For the copy, please give all of the data again exactly and leave the pictures out.

═══

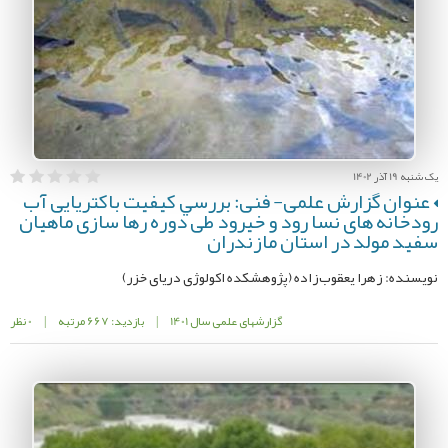
یک شنبه 19 آذر 1402
عنوان گزارش علمی- فنی: بررسي كیفیت باکتریایی آب
رودخانه های نسا رود و خيرود طی دوره رها سازی ماهیان
سفید مولد در استان مازندران
نویسنده: زهرا یعقوب‌زاده (پژوهشكده اکولوژی دریای خزر)
گزارشهای علمی سال 1401
|
بازدید: 667 مرتبه
|
0 نظر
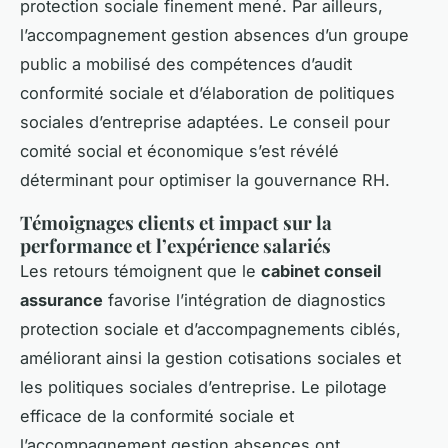
protection sociale finement mené. Par ailleurs,
l’accompagnement gestion absences d’un groupe
public a mobilisé des compétences d’audit
conformité sociale et d’élaboration de politiques
sociales d’entreprise adaptées. Le conseil pour
comité social et économique s’est révélé
déterminant pour optimiser la gouvernance RH.
Témoignages clients et impact sur la
performance et l’expérience salariés
Les retours témoignent que le
cabinet conseil
assurance
favorise l’intégration de diagnostics
protection sociale et d’accompagnements ciblés,
améliorant ainsi la gestion cotisations sociales et
les politiques sociales d’entreprise. Le pilotage
efficace de la conformité sociale et
l’accompagnement gestion absences ont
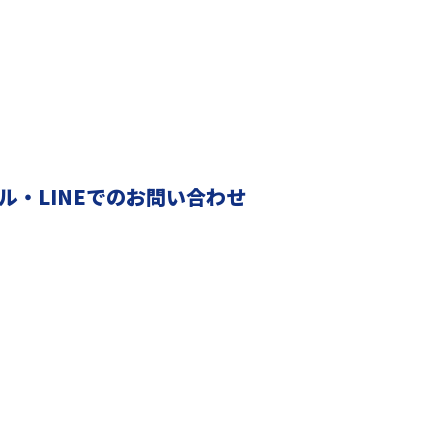
ル・LINEでのお問い合わせ
採用情報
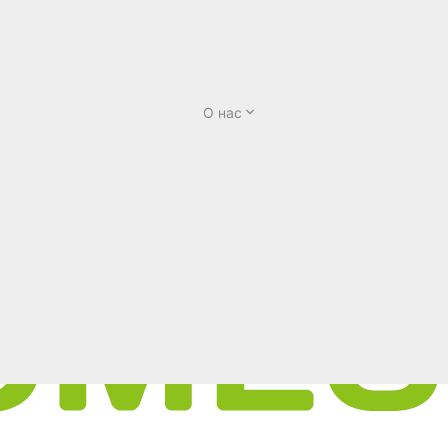
О нас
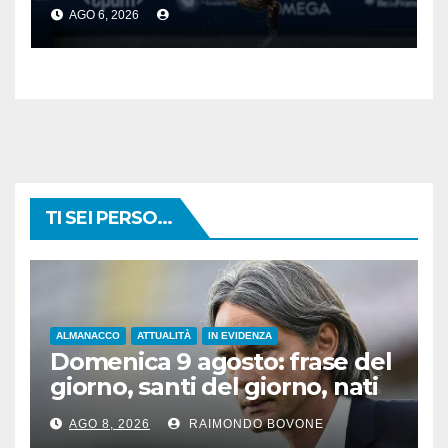
trionfo per Chiara
AGO 6, 2026
TI SEI PERSO...
ALMANACCO
ATTUALITÀ
IN EVIDENZA
Domenica 9 agosto: frase del
giorno, santi del giorno, nati
famosi, accadde oggi
AGO 8, 2026
RAIMONDO BOVONE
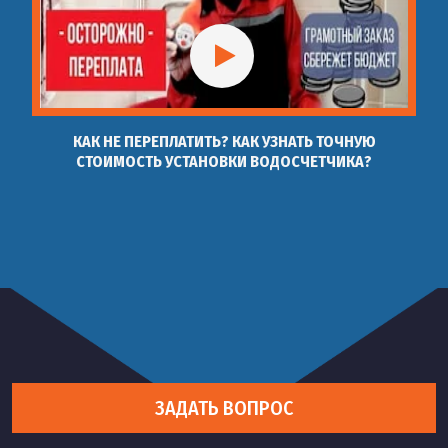
водоснабжение монтаж
Установка смесителя
46
Установка смесителя
шт
800 руб
КАК НЕ ПЕРЕПЛАТИТЬ? КАК УЗНАТЬ ТОЧНУЮ
СТОИМОСТЬ УСТАНОВКИ ВОДОСЧЕТЧИКА?
Установка смесителя на
47
шт
1 500 руб
душевую кабину
Установка смесителя на
48
шт
1 200 руб
борт ванны
Установка смесителя на
49
шт
900 руб
раковину
ЗАДАТЬ ВОПРОС
Установка сенсорного
50
шт
1 200 руб
смесителя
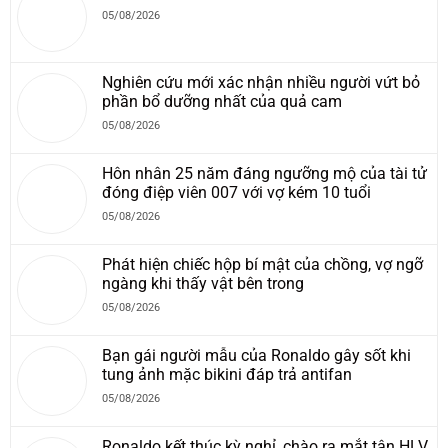
05/08/2026
Nghiên cứu mới xác nhận nhiều người vứt bỏ
phần bổ dưỡng nhất của quả cam
05/08/2026
Hôn nhân 25 năm đáng ngưỡng mộ của tài tử
đóng điệp viên 007 với vợ kém 10 tuổi
05/08/2026
Phát hiện chiếc hộp bí mật của chồng, vợ ngỡ
ngàng khi thấy vật bên trong
05/08/2026
Bạn gái người mẫu của Ronaldo gây sốt khi
tung ảnh mặc bikini đáp trả antifan
05/08/2026
Ronaldo kết thúc kỳ nghỉ, chào ra mắt tân HLV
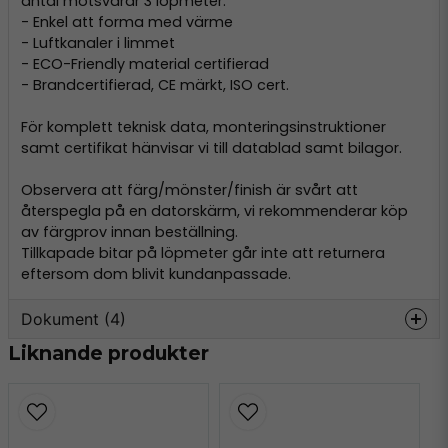
antal motsvarar 3 löpmeter.
- Enkel att forma med värme
- Luftkanaler i limmet
- ECO-Friendly material certifierad
- Brandcertifierad, CE märkt, ISO cert.
För komplett teknisk data, monteringsinstruktioner
samt certifikat hänvisar vi till datablad samt bilagor.
Observera att färg/mönster/finish är svårt att
återspegla på en datorskärm, vi rekommenderar köp
av färgprov innan beställning.
Tillkapade bitar på löpmeter går inte att returnera
eftersom dom blivit kundanpassade.
Dokument (4)
Liknande produkter
product-bulletin-soif.pdf
Hämta
389.97 KB
technicaldata-soif.pdf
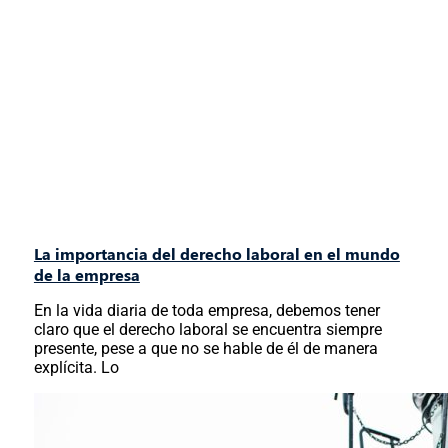
La importancia del derecho laboral en el mundo
de la empresa
En la vida diaria de toda empresa, debemos tener
claro que el derecho laboral se encuentra siempre
presente, pese a que no se hable de él de manera
explícita. Lo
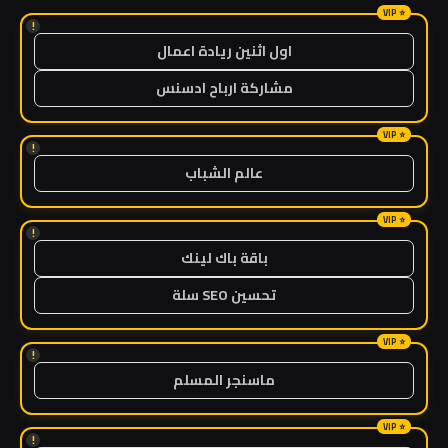
!
اول اثنين ريادة اعمال
مشاركة ارباح ادسنس
!
عالم الشباب
!
باقة باك لينك
تحسين SEO سلة
!
ماسنجر المسلم
!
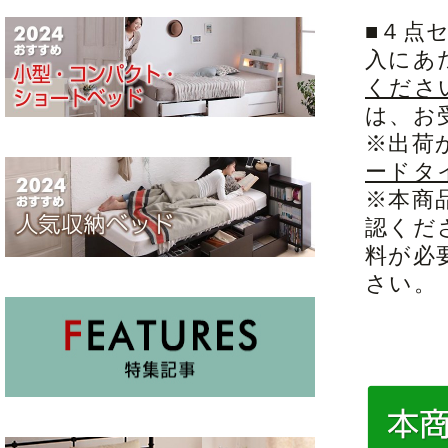
■４点
入にあ
くださ
は、お
※出荷
ードタ
※本商
認くだ
料が必
さい。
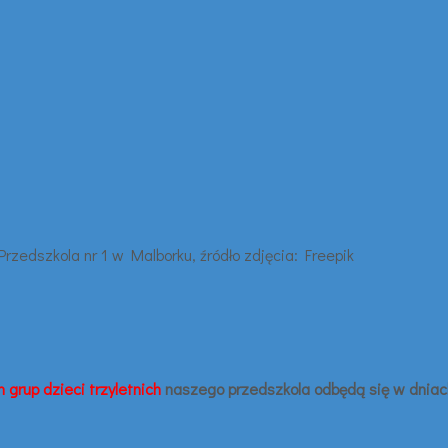
 grup dzieci trzyletnich
naszego przedszkola odbędą się w dnia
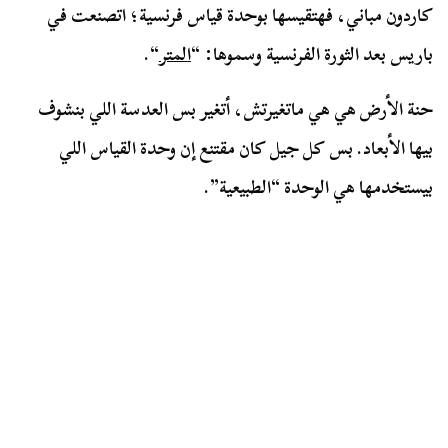
كاردون مباني، فهتقيسها بوحدة قياس فرنسية؛ اتصنعت في
باريس بعد الثورة الفرنسية وسموها: “
المتر
“.
حنة الأرض هي هي ماتغيرتش، أتغير بس العدسة اللي بنشوف
بيها الأبعاد. بس كل جيل كان مقتنع إن وحدة القياس اللي
بيستخدمها هي الوحدة “الطبيعية”.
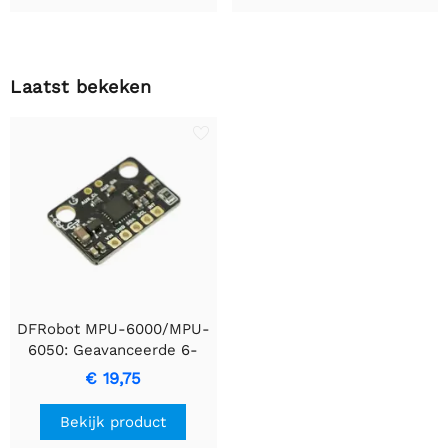
Laatst bekeken
DFRobot MPU-6000/MPU-
6050: Geavanceerde 6-
assige
€ 19,75
bewegingsregistratieapparaten
Bekijk product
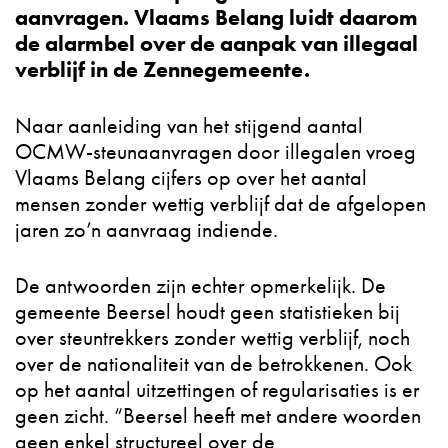
aanvragen. Vlaams Belang luidt daarom
de alarmbel over de aanpak van illegaal
verblijf in de Zennegemeente.
Naar aanleiding van het stijgend aantal
OCMW-steunaanvragen door illegalen vroeg
Vlaams Belang cijfers op over het aantal
mensen zonder wettig verblijf dat de afgelopen
jaren zo’n aanvraag indiende.
De antwoorden zijn echter opmerkelijk. De
gemeente Beersel houdt geen statistieken bij
over steuntrekkers zonder wettig verblijf, noch
over de nationaliteit van de betrokkenen. Ook
op het aantal uitzettingen of regularisaties is er
geen zicht. “Beersel heeft met andere woorden
geen enkel structureel over de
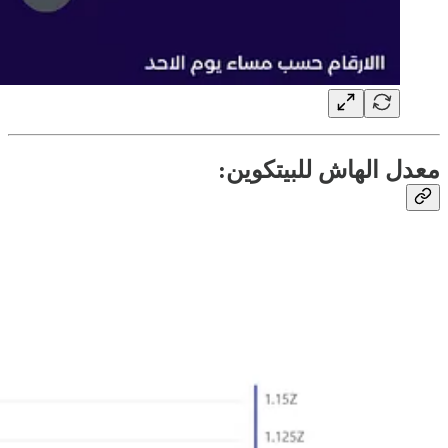
معدل الهاش للبيتكوين:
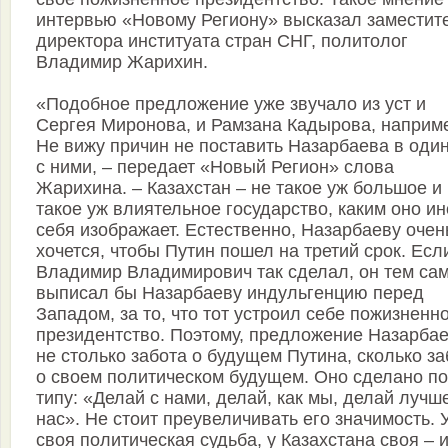
интервью «Новому Региону» высказал заместит
директора институата стран СНГ, политолог
Владимир Жарихин.
«Подобное предложение уже звучало из уст и
Сергея Миронова, и Рамзана Кадырова, наприм
Не вижу причин не поставить Назарбаева в оди
с ними, – передает «Новый Регион» слова
Жарихина. – Казахстан – не такое уж большое и
такое уж влиятельное государство, каким оно ин
себя изображает. Естественно, Назарбаеву очен
хочется, чтобы Путин пошел на третий срок. Есл
Владимир Владимирович так сделал, он тем са
выписал бы Назарбаеву индульгенцию перед
Западом, за то, что тот устроил себе пожизненн
президентство. Поэтому, предложение Назарбае
не столько забота о будущем Путина, сколько за
о своем политическом будущем. Оно сделано по
типу: «Делай с нами, делай, как мы, делай лучш
нас». Не стоит преувеличивать его значимость. 
своя политическая судьба, у Казахстана своя – и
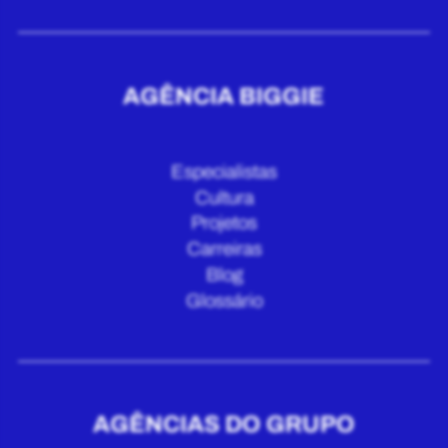
AGÊNCIA BIGGIE
Especialistas
Cultura
Projetos
Carreiras
Blog
Glossário
AGÊNCIAS DO GRUPO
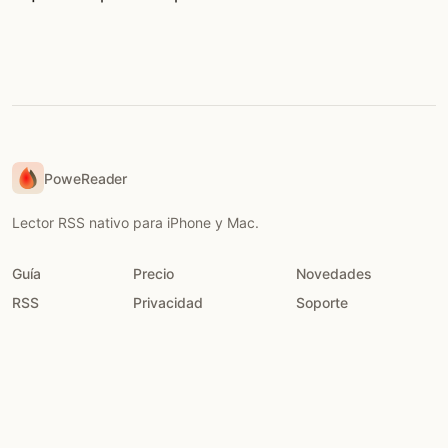
PoweReader
Lector RSS nativo para iPhone y Mac.
Guía
Precio
Novedades
RSS
Privacidad
Soporte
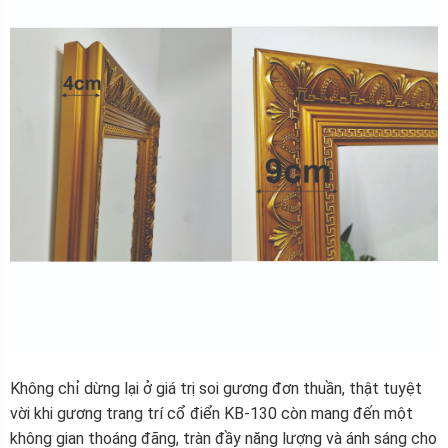
Không chỉ dừng lại ở giá trị soi gương đơn thuần, thật tuyệt
vời khi gương trang trí cổ điển KB-130 còn mang đến một
không gian thoáng đãng, tràn đầy năng lượng và ánh sáng cho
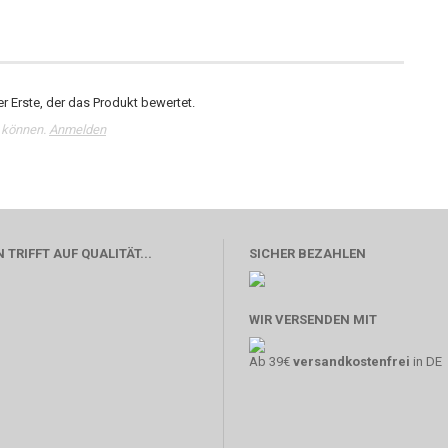
r Erste, der das Produkt bewertet.
 können.
Anmelden
 TRIFFT AUF QUALITÄT...
SICHER BEZAHLEN
WIR VERSENDEN MIT
Ab 39€
versandkostenfrei
in DE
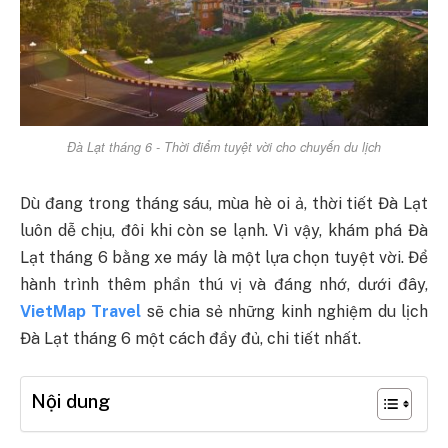
Đà Lạt tháng 6 - Thời điểm tuyệt vời cho chuyến du lịch
Dù đang trong tháng sáu, mùa hè oi ả, thời tiết Đà Lạt
luôn dễ chịu, đôi khi còn se lạnh. Vì vậy, khám phá Đà
Lạt tháng 6 bằng xe máy là một lựa chọn tuyệt vời. Để
hành trình thêm phần thú vị và đáng nhớ, dưới đây,
VietMap Travel
sẽ chia sẻ những kinh nghiệm du lịch
Đà Lạt tháng 6 một cách đầy đủ, chi tiết nhất.
Nội dung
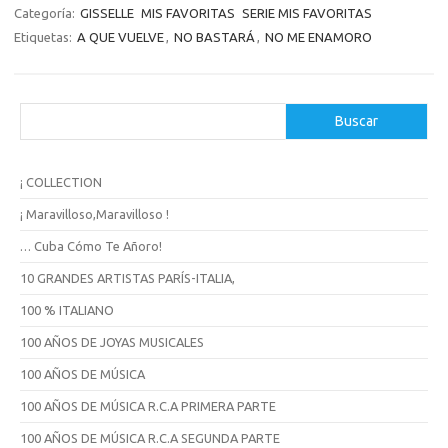
Categoría:
GISSELLE
MIS FAVORITAS
SERIE MIS FAVORITAS
Etiquetas:
A QUE VUELVE
,
NO BASTARÁ
,
NO ME ENAMORO
B
Buscar
u
s
c
¡ COLLECTION
a
r
¡ Maravilloso,Maravilloso !
… Cuba Cómo Te Añoro!
10 GRANDES ARTISTAS PARÍS-ITALIA,
100 % ITALIANO
100 AÑOS DE JOYAS MUSICALES
100 AÑOS DE MÚSICA
100 AÑOS DE MÚSICA R.C.A PRIMERA PARTE
100 AÑOS DE MÚSICA R.C.A SEGUNDA PARTE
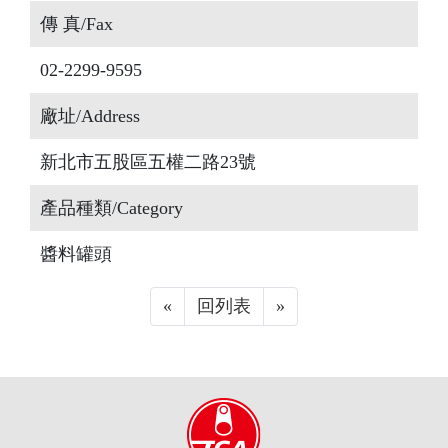
傳 真/Fax
02-2299-9595
廠址/Address
新北市五股區五權二路23號
產品種類/Category
醬料罐頭
«
Previous
回列表
»
Next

═══

**SOLUTION TO THIS EXERCISE**
یک شنبه 19 آذر 1402
عنوان گزارش علمی- فنی: بررسي كیفیت باکتریایی آب
رودخانه های نسا رود و خيرود طی دوره رها سازی ماهیان
سفید مولد در استان مازندران
نویسنده: زهرا یعقوب‌زاده (پژوهشكده اکولوژی دریای خزر)
گزارشهای علمی سال 1401
|
بازدید: 667 مرتبه
|
0 نظر
protection sociale finement mené. Par ailleurs,
l’accompagnement gestion absences d’un groupe
public a mobilisé des compétences d’audit
conformité sociale et d’élaboration de politiques
sociales d’entreprise adaptées. Le conseil pour
comité social et économique s’est révélé
déterminant pour optimiser la gouvernance RH.
Témoignages clients et impact sur la
performance et l’expérience salariés
Les retours témoignent que le
cabinet conseil
assurance
favorise l’intégration de diagnostics
protection sociale et d’accompagnements ciblés,
améliorant ainsi la gestion cotisations sociales et
les politiques sociales d’entreprise. Le pilotage
efficace de la conformité sociale et
l’accompagnement gestion absences ont
ル・LINEでのお問い合わせ
採用情報
О нас
trionfo per Chiara
AGO 6, 2026
TI SEI PERSO...
ALMANACCO
ATTUALITÀ
IN EVIDENZA
Domenica 9 agosto: frase del
giorno, santi del giorno, nati
famosi, accadde oggi
AGO 8, 2026
RAIMONDO BOVONE
водоснабжение монтаж
Установка смесителя
46
Установка смесителя
шт
800 руб
КАК НЕ ПЕРЕПЛАТИТЬ? КАК УЗНАТЬ ТОЧНУЮ
СТОИМОСТЬ УСТАНОВКИ ВОДОСЧЕТЧИКА?
Установка смесителя на
47
шт
1 500 руб
душевую кабину
Установка смесителя на
48
шт
1 200 руб
борт ванны
Установка смесителя на
49
шт
900 руб
раковину
ЗАДАТЬ ВОПРОС
Установка сенсорного
50
шт
1 200 руб
смесителя
05/08/2026
Nghiên cứu mới xác nhận nhiều người vứt bỏ
phần bổ dưỡng nhất của quả cam
05/08/2026
Hôn nhân 25 năm đáng ngưỡng mộ của tài tử
đóng điệp viên 007 với vợ kém 10 tuổi
05/08/2026
Phát hiện chiếc hộp bí mật của chồng, vợ ngỡ
ngàng khi thấy vật bên trong
05/08/2026
Bạn gái người mẫu của Ronaldo gây sốt khi
tung ảnh mặc bikini đáp trả antifan
05/08/2026
Ronaldo kết thúc kỳ nghỉ, chào ra mắt tân HLV
antal motsvarar 3 löpmeter.
- Enkel att forma med värme
- Luftkanaler i limmet
- ECO-Friendly material certifierad
- Brandcertifierad, CE märkt, ISO cert.
För komplett teknisk data, monteringsinstruktioner
samt certifikat hänvisar vi till datablad samt bilagor.
Observera att färg/mönster/finish är svårt att
återspegla på en datorskärm, vi rekommenderar köp
av färgprov innan beställning.
Tillkapade bitar på löpmeter går inte att returnera
eftersom dom blivit kundanpassade.
Dokument (4)
Liknande produkter
product-bulletin-soif.pdf
Hämta
389.97 KB
technicaldata-soif.pdf
La importancia del derecho laboral en el mundo
de la empresa
En la vida diaria de toda empresa, debemos tener
claro que el derecho laboral se encuentra siempre
presente, pese a que no se hable de él de manera
explícita. Lo
!
اول اثنين ريادة اعمال
مشاركة ارباح ادسنس
!
عالم الشباب
!
باقة باك لينك
تحسين SEO سلة
!
ماسنجر المسلم
!
■４点
入にあ
くださ
は、お
※出荷
ードタ
※本商
認くだ
料が必
さい。
 grup dzieci trzyletnich
naszego przedszkola odbędą się w dnia
كاردون مباني، فهتقيسها بوحدة قياس فرنسية؛ اتصنعت في
باريس بعد الثورة الفرنسية وسموها: “
المتر
“.
حنة الأرض هي هي ماتغيرتش، أتغير بس العدسة اللي بنشوف
بيها الأبعاد. بس كل جيل كان مقتنع إن وحدة القياس اللي
بيستخدمها هي الوحدة “الطبيعية”.
Laatst bekeken
DFRobot MPU-6000/MPU-
6050: Geavanceerde 6-
assige
€ 19,75
bewegingsregistratieapparaten
Bekijk product
aanvragen. Vlaams Belang luidt daarom
de alarmbel over de aanpak van illegaal
verblijf in de Zennegemeente.
Naar aanleiding van het stijgend aantal
OCMW-steunaanvragen door illegalen vroeg
Vlaams Belang cijfers op over het aantal
mensen zonder wettig verblijf dat de afgelopen
jaren zo’n aanvraag indiende.
De antwoorden zijn echter opmerkelijk. De
gemeente Beersel houdt geen statistieken bij
over steuntrekkers zonder wettig verblijf, noch
over de nationaliteit van de betrokkenen. Ook
op het aantal uitzettingen of regularisaties is er
geen zicht. “Beersel heeft met andere woorden
geen enkel structureel over de
معدل الهاش للبيتكوين:
интервью «Новому Региону» высказал заместит
директора институата стран СНГ, политолог
Владимир Жарихин.
«Подобное предложение уже звучало из уст и
Сергея Миронова, и Рамзана Кадырова, наприм
Не вижу причин не поставить Назарбаева в оди
с ними, – передает «Новый Регион» слова
Жарихина. – Казахстан – не такое уж большое и
такое уж влиятельное государство, каким оно ин
себя изображает. Естественно, Назарбаеву очен
хочется, чтобы Путин пошел на третий срок. Есл
Владимир Владимирович так сделал, он тем са
выписал бы Назарбаеву индульгенцию перед
Западом, за то, что тот устроил себе пожизненн
президентство. Поэтому, предложение Назарбае
не столько забота о будущем Путина, сколько за
о своем политическом будущем. Оно сделано по
типу: «Делай с нами, делай, как мы, делай лучш
нас». Не стоит преувеличивать его значимость. 
своя политическая судьба, у Казахстана своя – и
AGÊNCIA BIGGIE
Especialistas
Cultura
Projetos
Carreiras
Blog
Glossário
AGÊNCIAS DO GRUPO
PoweReader
Lector RSS nativo para iPhone y Mac.
Guía
Precio
Novedades
RSS
Privacidad
Soporte
Không chỉ dừng lại ở giá trị soi gương đơn thuần, thật tuyệt
vời khi gương trang trí cổ điển KB-130 còn mang đến một
không gian thoáng đãng, tràn đầy năng lượng và ánh sáng cho
r Erste, der das Produkt bewertet.
 können.
Anmelden
 TRIFFT AUF QUALITÄT...
SICHER BEZAHLEN
WIR VERSENDEN MIT
Ab 39€
versandkostenfrei
in DE
Đà Lạt tháng 6 - Thời điểm tuyệt vời cho chuyến du lịch
Dù đang trong tháng sáu, mùa hè oi ả, thời tiết Đà Lạt
luôn dễ chịu, đôi khi còn se lạnh. Vì vậy, khám phá Đà
Lạt tháng 6 bằng xe máy là một lựa chọn tuyệt vời. Để
hành trình thêm phần thú vị và đáng nhớ, dưới đây,
VietMap Travel
sẽ chia sẻ những kinh nghiệm du lịch
Đà Lạt tháng 6 một cách đầy đủ, chi tiết nhất.
Nội dung
Categoría:
GISSELLE
MIS FAVORITAS
SERIE MIS FAVORITAS
Etiquetas:
A QUE VUELVE
,
NO BASTARÁ
,
NO ME ENAMORO
B
Buscar
u
s
c
¡ COLLECTION
a
r
¡ Maravilloso,Maravilloso !
… Cuba Cómo Te Añoro!
10 GRANDES ARTISTAS PARÍS-ITALIA,
100 % ITALIANO
100 AÑOS DE JOYAS MUSICALES
100 AÑOS DE MÚSICA
100 AÑOS DE MÚSICA R.C.A PRIMERA PARTE
100 AÑOS DE MÚSICA R.C.A SEGUNDA PARTE
傳 真/Fax
02-2299-9595
廠址/Address
新北市五股區五權二路23號
產品種類/Category
醬料罐頭
«
Previous
回列表
»
Next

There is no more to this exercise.